Beery Christmas Day 23: To Øl Gose to the Fyrreskov
To Øl Gose to the Fyrreskov
Flushed with the success of Santa's Hibernation, their contribution to Beery Christmas 2016, and Winter Wonderland in 2017, To Øl are back for the 2018 calendar with a brand-new recipe, but the same exceptional quality we've come to expect the other 364 days of the year!
Based in Copenhagen, To Øl is an itinerant or nomadic brewery, inventing new and exciting recipes to be produced by partner breweries with spare capacity.
With a philosophy based on fresh ideas and fresher flavours, the critically-acclaimed brewery launched its first commercial beer way back in 2010, and the rest, as they say, is history! Proof of their dedication to quality, To Øl have been rated in Ratebeer's prestigious Top 100 breweries worldwide every year since 2012, and it looks like they're set to become a regular fixture for Beery Christmas too…

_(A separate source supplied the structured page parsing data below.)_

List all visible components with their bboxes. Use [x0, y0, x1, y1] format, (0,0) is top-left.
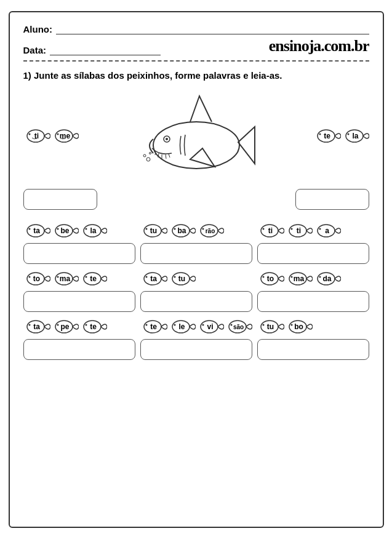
- answer-box-titia[interactable]: [257, 243, 369, 264]
- col-tomada: to ma da: [257, 269, 369, 312]
- fish-ti3: ti: [286, 221, 313, 241]
- fish-ti2: ti: [257, 221, 284, 241]
- aluno-underline[interactable]: [56, 23, 369, 34]
- svg-point-48: [262, 276, 264, 278]
- svg-line-11: [169, 154, 170, 158]
- fish-group-ti-me: ti me: [23, 126, 79, 146]
- svg-point-58: [85, 324, 87, 326]
- svg-point-49: [289, 273, 306, 285]
- fish-to1: to: [23, 269, 50, 289]
- fish-ta1: ta: [23, 221, 50, 241]
- svg-point-17: [346, 130, 363, 142]
- svg-point-46: [174, 276, 175, 278]
- col-tatu: ta tu: [140, 269, 252, 312]
- fish-a: a: [314, 221, 341, 241]
- fish-to2: to: [257, 269, 284, 289]
- question-text: 1) Junte as sílabas dos peixinhos, forme…: [23, 70, 369, 81]
- svg-point-1: [28, 134, 30, 135]
- question-body: Junte as sílabas dos peixinhos, forme pa…: [34, 70, 282, 81]
- fish-group-tomada: to ma da: [257, 269, 341, 289]
- answer-box-tapete[interactable]: [23, 339, 135, 360]
- svg-point-41: [84, 273, 101, 285]
- svg-point-0: [27, 130, 44, 142]
- svg-point-37: [27, 273, 44, 285]
- answer-box-tomate[interactable]: [23, 291, 135, 312]
- svg-point-50: [290, 276, 292, 278]
- worksheet-page: Aluno: Data: ensinoja.com.br 1) Junte as…: [9, 11, 384, 528]
- svg-point-66: [230, 324, 232, 326]
- answer-box-tatu[interactable]: [140, 291, 252, 312]
- answer-box-tubo[interactable]: [257, 339, 369, 360]
- svg-point-55: [55, 321, 73, 333]
- fish-me: me: [52, 126, 79, 146]
- answer-box-televisao[interactable]: [140, 339, 252, 360]
- svg-point-42: [85, 276, 87, 278]
- svg-point-62: [174, 324, 175, 326]
- svg-point-65: [229, 321, 246, 333]
- fish-ba: ba: [169, 221, 196, 241]
- fish-te3: te: [80, 317, 107, 337]
- svg-point-18: [347, 134, 349, 135]
- svg-point-57: [84, 321, 101, 333]
- answer-box-tabela[interactable]: [23, 243, 135, 264]
- svg-point-38: [28, 276, 30, 278]
- fish-te2: te: [80, 269, 107, 289]
- svg-point-29: [201, 225, 218, 237]
- svg-point-53: [27, 321, 44, 333]
- svg-point-19: [27, 225, 44, 237]
- col-tabela: ta be la: [23, 221, 135, 264]
- fish-group-tapete: ta pe te: [23, 317, 107, 337]
- svg-point-14: [149, 153, 151, 154]
- svg-point-61: [172, 321, 190, 333]
- svg-point-36: [319, 228, 321, 230]
- svg-point-34: [290, 228, 292, 230]
- top-answer-boxes: [23, 189, 369, 210]
- col-tubarao: tu ba rão: [140, 221, 252, 264]
- fish-ma2: ma: [286, 269, 313, 289]
- svg-point-68: [262, 324, 264, 326]
- svg-point-52: [319, 276, 321, 278]
- fish-be: be: [52, 221, 79, 241]
- svg-point-21: [55, 225, 73, 237]
- fish-group-tubo: tu bo: [257, 317, 313, 337]
- answer-box-tela[interactable]: [295, 189, 369, 210]
- svg-point-56: [57, 324, 58, 326]
- svg-point-23: [84, 225, 101, 237]
- data-underline[interactable]: [50, 44, 161, 55]
- fish-le: le: [169, 317, 196, 337]
- svg-point-30: [202, 228, 204, 230]
- brand-logo: ensinoja.com.br: [269, 37, 369, 55]
- svg-point-25: [144, 225, 161, 237]
- fish-group-tatu: ta tu: [140, 269, 196, 289]
- fish-ti: ti: [23, 126, 50, 146]
- answer-box-tomada[interactable]: [257, 291, 369, 312]
- svg-point-64: [202, 324, 204, 326]
- fish-bo: bo: [286, 317, 313, 337]
- col-tapete: ta pe te: [23, 317, 135, 360]
- fish-pe: pe: [52, 317, 79, 337]
- fish-ma1: ma: [52, 269, 79, 289]
- svg-point-59: [144, 321, 161, 333]
- answer-box-tubarao[interactable]: [140, 243, 252, 264]
- svg-point-16: [319, 134, 321, 135]
- svg-point-70: [290, 324, 292, 326]
- fish-rao: rão: [197, 221, 224, 241]
- fish-group-titia: ti ti a: [257, 221, 341, 241]
- svg-point-69: [289, 321, 306, 333]
- svg-point-2: [55, 130, 73, 142]
- svg-point-60: [145, 324, 147, 326]
- question-number: 1): [23, 70, 31, 81]
- svg-point-45: [172, 273, 190, 285]
- svg-point-51: [318, 273, 335, 285]
- fish-la2: la: [80, 221, 107, 241]
- fish-vi: vi: [197, 317, 224, 337]
- svg-point-40: [57, 276, 58, 278]
- fish-group-tubarao: tu ba rão: [140, 221, 224, 241]
- fish-group-tomate: to ma te: [23, 269, 107, 289]
- data-label: Data:: [23, 45, 47, 55]
- svg-point-32: [262, 228, 264, 230]
- svg-point-20: [28, 228, 30, 230]
- answer-box-time[interactable]: [23, 189, 97, 210]
- svg-point-67: [261, 321, 278, 333]
- fish-ta3: ta: [23, 317, 50, 337]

Gose to the Fyrreskov – A walk in the woods with To Øl
Today’s beer by Denmark’s To Øl is a real taste of the great wide open. Get ready for a walk in the woods with To Øl Gose to the Fyrreskov – a light Gose brewed with pine shoots.

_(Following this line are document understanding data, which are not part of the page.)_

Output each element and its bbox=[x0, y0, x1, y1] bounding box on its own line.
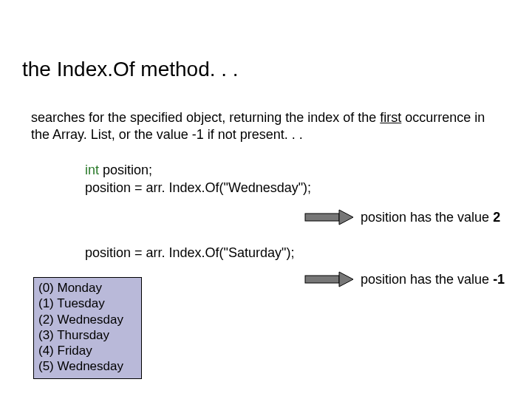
description-text: searches for the specified object, retur… bbox=[31, 109, 497, 143]
result2-value: -1 bbox=[493, 272, 505, 287]
code-line-1: int position; bbox=[85, 161, 311, 179]
list-item: (2) Wednesday bbox=[38, 312, 137, 327]
slide-title: the Index.Of method. . . bbox=[22, 58, 239, 81]
result1-pre: position has the value bbox=[361, 210, 493, 225]
desc-underlined: first bbox=[380, 110, 401, 125]
arrow-icon bbox=[304, 270, 355, 291]
code-line-2: position = arr. Index.Of("Wednesday"); bbox=[85, 179, 311, 197]
keyword-int: int bbox=[85, 163, 99, 177]
svg-marker-1 bbox=[339, 210, 353, 225]
list-item: (4) Friday bbox=[38, 343, 137, 358]
desc-pre: searches for the specified object, retur… bbox=[31, 110, 380, 125]
result-text-1: position has the value 2 bbox=[361, 210, 500, 225]
result1-value: 2 bbox=[493, 210, 500, 225]
result2-pre: position has the value bbox=[361, 272, 493, 287]
result-text-2: position has the value -1 bbox=[361, 272, 505, 287]
array-list-box: (0) Monday (1) Tuesday (2) Wednesday (3)… bbox=[33, 277, 142, 379]
code-block-2: position = arr. Index.Of("Saturday"); bbox=[85, 245, 294, 261]
list-item: (0) Monday bbox=[38, 280, 137, 296]
code-block-1: int position; position = arr. Index.Of("… bbox=[85, 161, 311, 197]
code1-rest: position; bbox=[99, 163, 152, 177]
svg-rect-2 bbox=[305, 276, 339, 283]
list-item: (1) Tuesday bbox=[38, 296, 137, 311]
svg-rect-0 bbox=[305, 214, 339, 221]
slide: the Index.Of method. . . searches for th… bbox=[0, 0, 532, 399]
svg-marker-3 bbox=[339, 272, 353, 287]
list-item: (3) Thursday bbox=[38, 327, 137, 343]
arrow-icon bbox=[304, 208, 355, 229]
list-item: (5) Wednesday bbox=[38, 358, 137, 374]
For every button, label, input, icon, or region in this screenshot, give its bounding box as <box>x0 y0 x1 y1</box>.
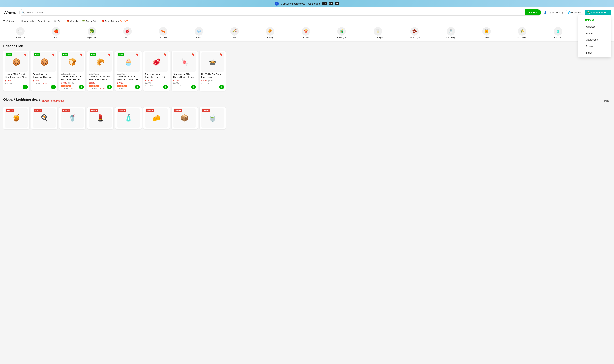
category-item-dairy-eggs[interactable]: 🥛 Dairy & Eggs <box>372 27 384 39</box>
add-to-cart-button[interactable]: + <box>163 85 168 90</box>
product-sold: 200+ Sold <box>201 82 224 84</box>
category-item-fruits[interactable]: 🍎 Fruits <box>51 27 61 39</box>
store-option-japanese[interactable]: Japanese <box>578 24 611 30</box>
store-option-vietnamese[interactable]: Vietnamese <box>578 37 611 43</box>
category-icon-bakery: 🥐 <box>266 27 274 36</box>
store-option-filipino[interactable]: Filipino <box>578 43 611 50</box>
category-item-tofu-vegan[interactable]: 🫘 Tofu & Vegan <box>409 27 420 39</box>
deal-card-d5[interactable]: 34% off 🧴 <box>115 106 142 129</box>
nav-best-sellers[interactable]: Best-Sellers <box>38 20 50 23</box>
lightning-deals-header: Global+ Lightning deals (Ends in: 08:46:… <box>3 98 611 104</box>
deal-card-d4[interactable]: 27% off 💄 <box>87 106 113 129</box>
product-card-p3[interactable]: New 🔖 🍞 Catherine Bakery CatherineBakery… <box>59 51 85 91</box>
product-name: Jade Bakery Triple Delight Cupcake 330 g <box>117 75 140 81</box>
store-icon: 🏪 <box>587 11 590 14</box>
fresh-badge: Fresh Daily <box>61 85 71 87</box>
nav-fresh-daily[interactable]: 🥗 Fresh Daily <box>82 20 97 23</box>
category-item-dry-goods[interactable]: 🌾 Dry Goods <box>517 27 527 39</box>
category-item-instant[interactable]: 🍜 Instant <box>229 27 240 39</box>
category-item-bakery[interactable]: 🥐 Bakery <box>265 27 275 39</box>
product-image-p1: New 🔖 🍪 <box>5 52 28 72</box>
nav-refer-label: Refer Friends, <box>105 20 119 23</box>
search-button[interactable]: Search <box>525 10 541 15</box>
category-label-fruits: Fruits <box>54 37 59 39</box>
nav-new-arrivals-label: New Arrivals <box>21 20 34 23</box>
search-icon: 🔍 <box>20 11 27 14</box>
nav-new-arrivals[interactable]: New Arrivals <box>21 20 34 23</box>
discount-badge: 30% off <box>34 109 42 112</box>
add-to-cart-button[interactable]: + <box>135 85 140 90</box>
original-price: $10.95 <box>68 82 74 84</box>
product-image-p2: New 🔖 🍪 <box>33 52 56 72</box>
deal-card-d8[interactable]: 49% off 🍵 <box>200 106 226 129</box>
bookmark-icon[interactable]: 🔖 <box>220 53 223 56</box>
add-to-cart-button[interactable]: + <box>219 85 224 90</box>
language-button[interactable]: 🌐 English ▾ <box>566 10 582 15</box>
product-card-p6[interactable]: 🔖 🥩 Boneless Lamb Shoulder, Frozen 2 lb … <box>144 51 170 91</box>
chinese-store-button[interactable]: 🏪 Chinese Store ▴ <box>585 10 611 15</box>
bookmark-icon[interactable]: 🔖 <box>136 53 139 56</box>
product-price: $7.66 <box>117 81 123 84</box>
category-item-canned[interactable]: 🥫 Canned <box>481 27 492 39</box>
category-item-vegetables[interactable]: 🥦 Vegetables <box>87 27 97 39</box>
deal-card-d1[interactable]: 35% off 🍯 <box>3 106 29 129</box>
add-to-cart-button[interactable]: + <box>23 85 28 90</box>
category-label-dry-goods: Dry Goods <box>518 37 527 39</box>
category-item-restaurant[interactable]: 🍽️ Restaurant <box>15 27 26 39</box>
product-card-p1[interactable]: New 🔖 🍪 Nomura Millet Biscuit Strawberry… <box>3 51 29 91</box>
category-item-seafood[interactable]: 🦐 Seafood <box>158 27 168 39</box>
bookmark-icon[interactable]: 🔖 <box>192 53 195 56</box>
category-item-meat[interactable]: 🥩 Meat <box>122 27 133 39</box>
deal-card-d6[interactable]: 52% off 🧀 <box>144 106 170 129</box>
logo[interactable]: Weee! <box>3 10 17 15</box>
nav-global-plus[interactable]: 🎁 Global+ <box>66 20 78 23</box>
countdown-hours: 11 <box>322 2 327 5</box>
lightning-deals-more[interactable]: More › <box>604 99 611 102</box>
add-to-cart-button[interactable]: + <box>79 85 84 90</box>
category-label-vegetables: Vegetables <box>87 37 96 39</box>
category-icon-tofu-vegan: 🫘 <box>410 27 419 36</box>
bookmark-icon[interactable]: 🔖 <box>164 53 167 56</box>
category-item-self-care[interactable]: 🧴 Self Care <box>553 27 563 39</box>
bookmark-icon[interactable]: 🔖 <box>24 53 27 56</box>
store-option-label-chinese: Chinese <box>585 19 594 21</box>
product-card-p2[interactable]: New 🔖 🍪 Franzzi Matcha Chocolate Cookies… <box>31 51 57 91</box>
nav-categories[interactable]: ☰ Categories <box>3 20 17 23</box>
login-label: Log in / Sign up <box>548 11 563 14</box>
store-option-chinese[interactable]: ✓ Chinese <box>578 16 611 24</box>
category-label-meat: Meat <box>125 37 130 39</box>
deal-card-d7[interactable]: 32% off 📦 <box>172 106 198 129</box>
bookmark-icon[interactable]: 🔖 <box>80 53 83 56</box>
bookmark-icon[interactable]: 🔖 <box>107 53 111 56</box>
stock-left-badge: | 26 Left <box>70 88 77 90</box>
nav-on-sale[interactable]: On Sale <box>54 20 62 23</box>
category-label-bakery: Bakery <box>267 37 273 39</box>
category-item-frozen[interactable]: ❄️ Frozen <box>194 27 204 39</box>
deal-image-d7: 32% off 📦 <box>173 108 196 128</box>
add-to-cart-button[interactable]: + <box>107 85 112 90</box>
login-button[interactable]: 👤 Log in / Sign up <box>544 11 563 14</box>
store-option-indian[interactable]: Indian <box>578 50 611 56</box>
product-card-p5[interactable]: New 🔖 🧁 Jade Bakery Jade Bakery Triple D… <box>115 51 142 91</box>
category-icon-frozen: ❄️ <box>195 27 203 36</box>
store-option-korean[interactable]: Korean <box>578 30 611 37</box>
deal-card-d2[interactable]: 30% off 🍳 <box>31 106 57 129</box>
product-name: CatherineBakery Taro Polo Crust Toast 1p… <box>61 75 84 81</box>
category-icon-self-care: 🧴 <box>554 27 562 36</box>
product-card-p7[interactable]: 🔖 🍬 Youdiannong Milk Candy, Original Fla… <box>172 51 198 91</box>
product-name: Youdiannong Milk Candy, Original Flav... <box>173 73 196 78</box>
bookmark-icon[interactable]: 🔖 <box>52 53 55 56</box>
product-card-p4[interactable]: New 🔖 🥐 Jade Bakery Jade Bakery Taro and… <box>87 51 113 91</box>
search-input[interactable] <box>27 10 525 15</box>
add-to-cart-button[interactable]: + <box>191 85 196 90</box>
fresh-icon: 🥗 <box>82 20 85 23</box>
category-item-beverages[interactable]: 🧃 Beverages <box>336 27 347 39</box>
nav-refer-friends[interactable]: 🎁 Refer Friends, Get $20 <box>101 20 128 23</box>
add-to-cart-button[interactable]: + <box>51 85 56 90</box>
deal-card-d3[interactable]: 20% off 🥤 <box>59 106 85 129</box>
category-item-snacks[interactable]: 🍿 Snacks <box>301 27 311 39</box>
nav-refer-reward: Get $20 <box>120 20 128 23</box>
category-item-seasoning[interactable]: 🧂 Seasoning <box>446 27 456 39</box>
new-badge: New <box>62 53 68 56</box>
product-card-p8[interactable]: 🔖 🍲 LIUPO Hot Pot Soup Base 1 each $3.99… <box>200 51 226 91</box>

With classic hazy yellow Gose colouring, the nose is classic Gose too, with a sour lemon yoghurt and yeasty champagne aroma backed by subtle spruce and pine notes further down in the mix.
If this is your first Gose, then get ready for an experience! The first impression is a fizzy lemon sherbet sensation, followed by a burst of lactic acid that hits you right at the back of the tongue like crème fraiche. The real surprise is that Gose is brewed with salt, so there's it gives you a burst of savoury saltiness, kind of like the salt-lick with tequila and lemon. This surprisingly salty sparkling sour citrus note subsides to give you imposing views of verdant virgin pine forest – Fyrreskov for non-Danish speakers – with soft pine needles and resin notes that guide you to a long zesty, crisply sour finish.
Gose – beer worth its salt!
Brewed with at least 50% wheat, and characterised by a sharp, zesty acid quality and conspicuous saltiness, the Gose style traces its origins back to the 16th Century and the German city of Goslar. Its fermentation was originally caused by wild airborne yeast, however in the 1880s brewers discovered they could control the process much better with a mix of classic and lactic yeasts.
Common among today's Craft Breweries, the style nearly died out entirely during the 20th Century, but thanks to concerted efforts of Berliner Lothar Goldhahn in the 1980s, it now enjoys renewed popularity among Craft Beer enthusiasts.